Mamy ich kilka rodzajów. Jest szeregowy szturmowiec, jest koleś z wyrzutnią rakiet, są samobójcy rodem z Serious Sama (tylko się tak nie drą), są lewitujące zombie rzucające w nas elementami otoczenia… Jest z kim walczyć i nawet na opancerzonego gościa z granatnikiem znajdzie się patent, jak z nim szybko skończyć. I to na kilka sposobów.

Mamy do dyspozycji jeden jedyny pistolet, który potrafi się przemieniać w zależności od trybu strzału. W miarę progresowania odblokowujemy wariant strzelby, pistoletu maszynowego, a nawet wyrzutni rakiet. I choć samo strzelanie jest soczyste, to nie z broni palnej korzystałem tu najchętniej.

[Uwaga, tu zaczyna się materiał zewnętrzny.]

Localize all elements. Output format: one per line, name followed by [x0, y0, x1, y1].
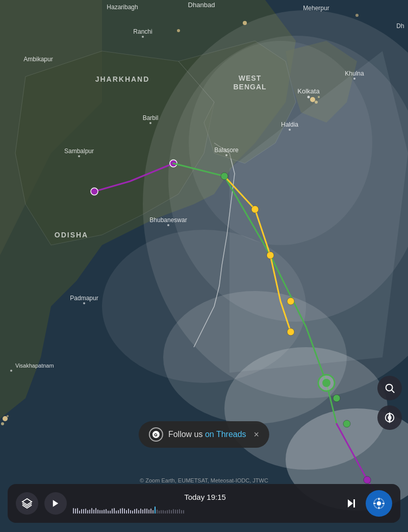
label-barbil: Barbil	[143, 114, 159, 122]
label-ranchi: Ranchi	[133, 28, 152, 35]
play-button[interactable]	[44, 492, 67, 515]
timeline[interactable]	[73, 504, 337, 515]
label-padmapur: Padmapur	[70, 295, 98, 302]
label-bengal: BENGAL	[233, 83, 266, 91]
compass-button[interactable]	[377, 405, 402, 430]
label-khulna: Khulna	[345, 70, 364, 77]
label-ambikapur: Ambikapur	[23, 56, 53, 63]
svg-point-25	[267, 252, 274, 259]
right-controls	[377, 376, 402, 430]
svg-point-41	[167, 224, 169, 226]
svg-point-35	[308, 96, 310, 99]
svg-point-43	[10, 370, 12, 372]
svg-point-21	[7, 415, 9, 417]
svg-line-45	[392, 390, 394, 393]
label-kolkata: Kolkata	[297, 87, 320, 95]
svg-point-17	[243, 21, 247, 25]
svg-point-44	[386, 384, 393, 391]
svg-point-15	[318, 96, 320, 98]
notification-close[interactable]: ×	[254, 429, 260, 440]
svg-point-32	[343, 420, 350, 427]
notification-bar: Follow us on Threads ×	[139, 421, 269, 448]
svg-point-33	[364, 476, 371, 483]
skip-button[interactable]	[343, 495, 360, 512]
svg-point-40	[225, 154, 227, 156]
svg-point-42	[83, 302, 85, 304]
svg-point-37	[149, 122, 151, 124]
svg-point-22	[91, 188, 98, 195]
svg-point-24	[251, 206, 259, 213]
svg-marker-47	[389, 414, 391, 418]
satellite-button[interactable]	[366, 490, 392, 517]
svg-point-20	[1, 422, 4, 425]
svg-point-34	[142, 36, 144, 38]
threads-icon	[149, 427, 163, 442]
svg-point-53	[377, 501, 381, 506]
svg-point-13	[310, 97, 315, 102]
label-jharkhand: JHARKHAND	[95, 75, 150, 83]
label-hazaribagh: Hazaribagh	[107, 4, 138, 11]
svg-point-14	[315, 101, 318, 104]
svg-marker-51	[348, 499, 353, 507]
time-label: Today 19:15	[184, 493, 226, 501]
svg-point-26	[287, 298, 294, 305]
svg-point-18	[355, 14, 359, 17]
svg-marker-48	[389, 418, 391, 422]
copyright-text: © Zoom Earth, EUMETSAT, Meteosat-IODC, J…	[140, 477, 268, 483]
svg-point-19	[3, 416, 8, 421]
label-sambalpur: Sambalpur	[64, 148, 94, 155]
svg-point-28	[221, 173, 228, 180]
svg-rect-52	[353, 499, 355, 507]
svg-point-27	[287, 328, 294, 335]
svg-point-39	[78, 155, 80, 157]
player-bar: Today 19:15	[8, 484, 400, 523]
label-west-bengal: WEST	[239, 74, 261, 82]
timeline-ticks	[73, 505, 337, 514]
svg-point-16	[177, 29, 180, 32]
label-odisha: ODISHA	[55, 231, 88, 239]
label-balasore: Balasore	[214, 147, 239, 154]
map-container: Hazaribagh Dhanbad Meherpur Dh Ranchi Am…	[0, 0, 408, 532]
svg-point-38	[289, 129, 291, 131]
svg-marker-50	[53, 500, 59, 507]
label-meherpur: Meherpur	[303, 5, 329, 12]
svg-point-30	[322, 379, 330, 387]
notification-text: Follow us on Threads	[168, 430, 246, 439]
player-center: Today 19:15	[73, 493, 337, 515]
layers-button[interactable]	[16, 492, 38, 515]
label-haldia: Haldia	[281, 121, 298, 128]
svg-point-36	[353, 78, 355, 80]
map-svg: Hazaribagh Dhanbad Meherpur Dh Ranchi Am…	[0, 0, 408, 532]
label-bhubaneswar: Bhubaneswar	[149, 216, 187, 224]
search-button[interactable]	[377, 376, 402, 400]
label-visakhapatnam: Visakhapatnam	[15, 362, 54, 369]
svg-point-31	[333, 395, 340, 402]
label-dhanbad: Dhanbad	[188, 1, 215, 9]
label-dh: Dh	[396, 22, 404, 30]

Najciekawszym elementem walki są w Control supermoce, z których można wymienić rzucanie przedmiotami, tarczę z elementów otoczenia, przejęcie przeciwnika oraz lewitację. Możemy również zdobyć bardziej rozbudowane warianty tych mocy, na przykład możliwość rzucenia trzema przedmiotami naraz lub „szarża” z uniesioną tarczą.

Przez mniej więcej połowę gry możemy w miarę łatwo siedzieć na rzyci za osłoną i ostrzeliwać się klasycznie. Tylko gdzie tu zabawa, skoro możemy wyfrunąć w powietrze, przydzwonić jednemu grenadierowi wózkiem widłowym, drugiemu gaśnicą, a trzeciemu tym pierwszym grenadierem.

Jeśli miałbym wskazać jeden jedyny element, dla którego warto Control ograć/sprawdzić, jest to właśnie system walki. Jest on bardzo odświeżający po powolnym, ciężkim shooterze, jakim był Alan Wake. W Quantum Break nie grałem.

I choć nie przepuściłem żadnej okazji, by porzucać w przeciwników stołami/krzesłami, tak niektóre zadania/starcia były dosyć monotonne. Mamy wśród nich Alerty Biura, które są losowymi potyczkami z siłami Syfu Syku (tak się nazywa to czerwone, co opętuje).

Generowane są średnio co pół godziny i każą nam latać po losowych pomieszczeniach biura. Nie powiem, były fajne, lecz po dwudziestu godzinach stały się powtarzalne jak piosenki Ace of Base.

 

Nieład artystyczny.

Nieład artystyczny.

 

Za to większość zadań pobocznych (głównych też) jest całkiem spoko. Nie jest ich za wiele – liczbowo można to porównać do Darksiders 2 – ale są całkiem rozbudowane. Jednym z moich ulubionych było znajdowanie Zmienionych Przedmiotów i ich od-opętywanie. Każdy taki fant był inny, wymagał innej techniki od-opętywania i stanowił inne wyzwanie.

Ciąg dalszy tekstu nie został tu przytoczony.